A while back, I applied with a friend to rent a little three-bedroom row house in the U Street area. The open house was busy. We knew there would be be other contenders vying for the house. But ultimately, most of the people in the room looked just like us: Single, twenty-somethings, but too old to fit the “recent graduate” identifier. We both had full-time jobs, which we’d held for over a year.
We put in our application, hoped for the best, but weren’t surprised by the outcome: The landlord—-who lived in Atlanta—-didn’t like our profile. He preferred an older married couple that had been in the city for more than five years.
The current tenant informed us of this reasoning. I’m reminded of this thanks to a National Fair Housing Alliance report out today about online rental discrimination.

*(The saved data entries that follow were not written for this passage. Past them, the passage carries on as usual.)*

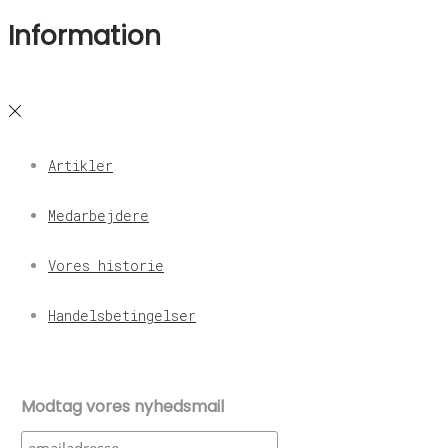
Information
Artikler
Medarbejdere
Vores historie
Handelsbetingelser
Modtag vores nyhedsmail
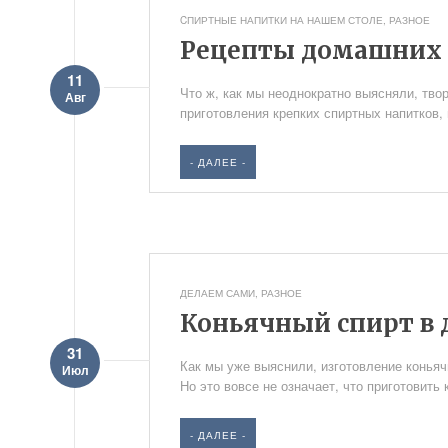
CПИРТНЫЕ НАПИТКИ НА НАШЕМ СТОЛЕ
,
РАЗНОЕ
Рецепты домашних 
11
Что ж, как мы неоднократно выясняли, твор
Авг
приготовления крепких спиртных напитков, 
- ДАЛЕЕ -
ДЕЛАЕМ САМИ
,
РАЗНОЕ
Коньячный спирт в
31
Как мы уже выяснили, изготовление коньяч
Июл
Но это вовсе не означает, что приготовить
- ДАЛЕЕ -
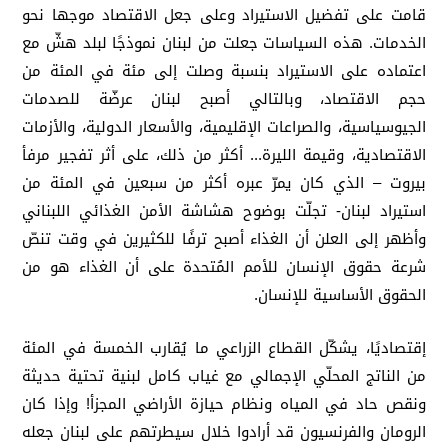
قامت على تفضيل الاستيراد وعلى جعل الاقتصاد موجها نحو
الخدمات. هذه السياسات جعلت من لبنان نموذجًا لبلد هشّ مع
اعتماده على الاستيراد بنسبة وصلت إلى مئة في المئة من
حجم الاقتصاد، وبالتالي أصبح لبنان عرضّة للصدمات
الجيوسياسية، والصراعات الإقليمية، والأسعار الدولية، والأزمات
الاقتصادية، وقيمة الليرة... أكثر من ذلك، على أثر تفجير مرفأ
بيروت – الذي كان يمرّ عبره أكثر من سبعين في المئة من
استيراد لبنان- تجلّت بوضوح هشاشة الأمن الغذائي اللبناني
وأظهر إلى العلن أن الغذاء أصبح ترفًا للكثيرين في وقت تنصّ
شرعة حقوق الإنسان للأمم المُتحدة على أن الغذاء هو من
الحقوق الأساسية للإنسان.
إقتصاديًا، يشكّل القطاع الزراعي ما يُقارب الخمسة في المئة
من الناتج المحلّي الإجمالي مع غياب كامل لبنية تحتية حديثة
ونقص حاد في المياه ونظام حيازة الأراضي المجزأ! وإذا كان
الرومان والفرنسيون قد أرادوا خلال سيطرتهم على لبنان جعله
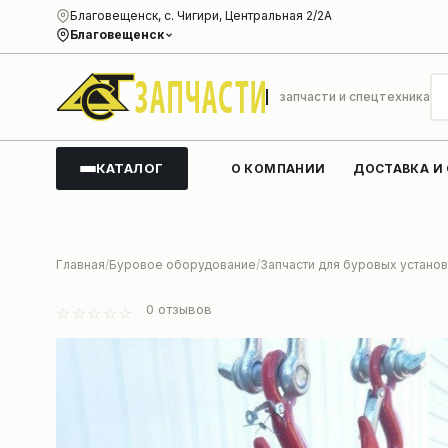
Благовещенск, с. Чигири, Центральная 2/2А
Благовещенск
запчасти и спецтехника
КАТАЛОГ
О КОМПАНИИ
ДОСТАВКА И
Главная
Буровое оборудование
Запчасти для буровых установ
0
отзывов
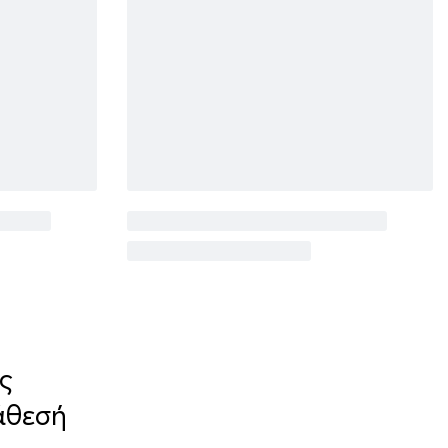
ς
άθεσή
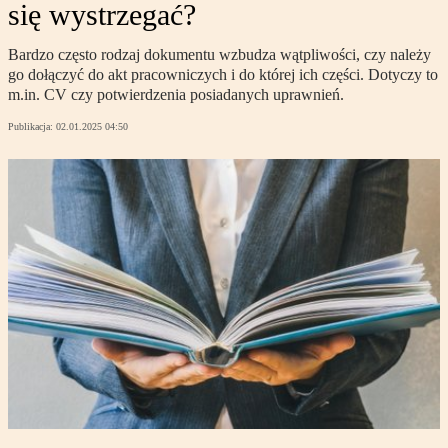
się wystrzegać?
Bardzo często rodzaj dokumentu wzbudza wątpliwości, czy należy
go dołączyć do akt pracowniczych i do której ich części. Dotyczy to
m.in. CV czy potwierdzenia posiadanych uprawnień.
Publikacja:
02.01.2025 04:50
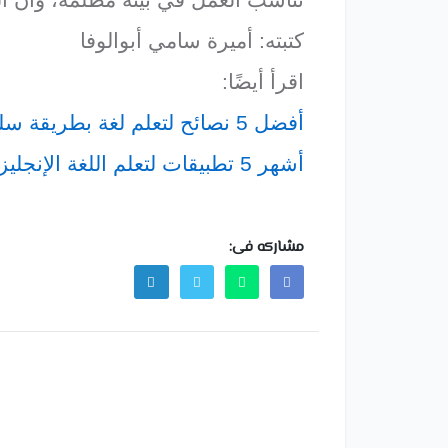
تناسب العمل في بيئة مظلمة، وأن الف
كتبته: أميرة سامي أبوالوفا
اقرأ أيضًا:
أفضل 5 نصائح لتعلم لغة بطريقة سليمة
أشهر 5 تطبيقات لتعلم اللغة الإنجليزية من
مشاركه فى:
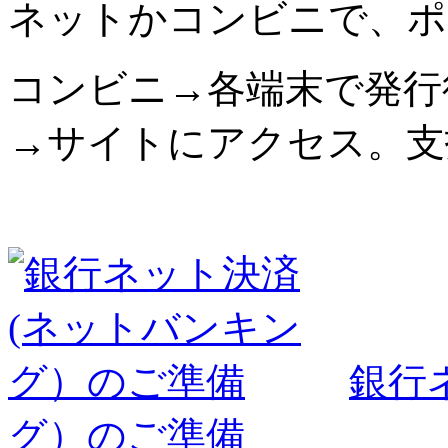
ネットかコンビニで、ポ
コンビニ→各端末で発行
→サイトにアクセス。支
銀行
グ）のご準備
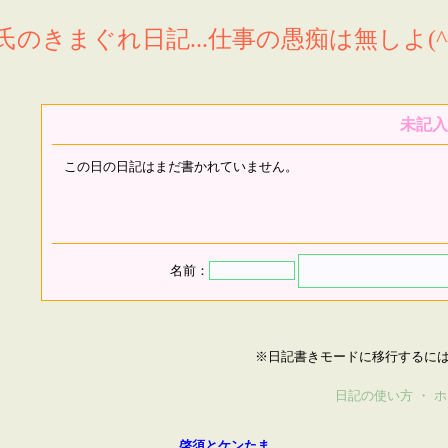
氏のきまぐれ日記...仕事の愚痴は無しよ(^^
未記入
この日の日記はまだ書かれていません。
名前：
※日記書きモードに移行するに
日記の使い方
・
ホ
啓須とケンたま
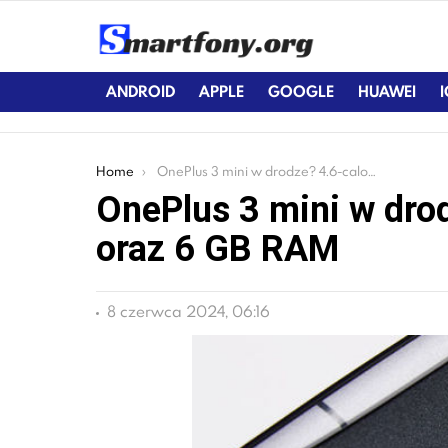
ANDROID
APPLE
GOOGLE
HUAWEI
You are here:
Home
OnePlus 3 mini w drodze? 4.6-calowy ekran oraz 6 GB RAM
OnePlus 3 mini w dro
oraz 6 GB RAM
8 czerwca 2024, 06:16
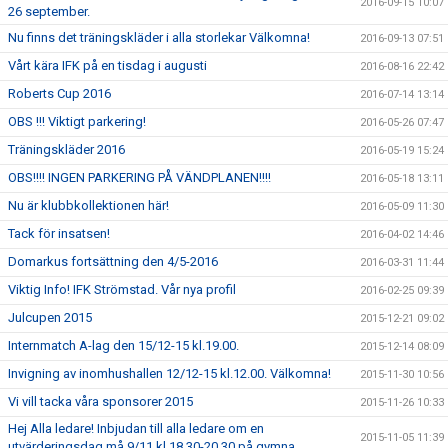
2016-09-15 10:07
26 september.
Nu finns det träningskläder i alla storlekar Välkomna!
2016-09-13 07:51
Vårt kära IFK på en tisdag i augusti
2016-08-16 22:42
Roberts Cup 2016
2016-07-14 13:14
OBS !!! Viktigt parkering!
2016-05-26 07:47
Träningskläder 2016
2016-05-19 15:24
OBS!!!! INGEN PARKERING PÅ VÄNDPLANEN!!!!
2016-05-18 13:11
Nu är klubbkollektionen här!
2016-05-09 11:30
Tack för insatsen!
2016-04-02 14:46
Domarkus fortsättning den 4/5-2016
2016-03-31 11:44
Viktig Info! IFK Strömstad. Vår nya profil
2016-02-25 09:39
Julcupen 2015
2015-12-21 09:02
Internmatch A-lag den 15/12-15 kl.19.00.
2015-12-14 08:09
Invigning av inomhushallen 12/12-15 kl.12.00. Välkomna!
2015-11-30 10:56
Vi vill tacka våra sponsorer 2015
2015-11-26 10:33
Hej Alla ledare! Inbjudan till alla ledare om en
2015-11-05 11:39
utvärderingsdag må 9/11 kl.18.30-20.30 på gymna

The report reminds us that all types of discrimination are unfair. For example:
Discrimination against kids: “Mature couple or single with no children” Brooklyn, NY
Discrimination against disabled people… or those that just aren’t handy with a wrench: 2BR: “We’re trying to make cheaper rent available for able bodied people who can do a few things for themselves.” Savannah, GA
Discrimination against young people: 2BR: “Looking for retired couple or older person” Tallahassee, FL
Discrimination against antique-under-appreciators: “3BR: “Looking for a responsible, neat, adult, non-smoker who is respectful of other people’s belongings and can treat antiques with loving care.” Bennington, VT”
Discrimination against the car-less: “Looking for a white lady who has a car and that’s drawing a check. No Children, teenagers” Nashville, TN
And for the record: “The Fair Housing Act covers all advertising for the rental of apartments or sale of homes as well as advertising for home loans, homeowners/renters insurance, and any service related to housing,” according to the report.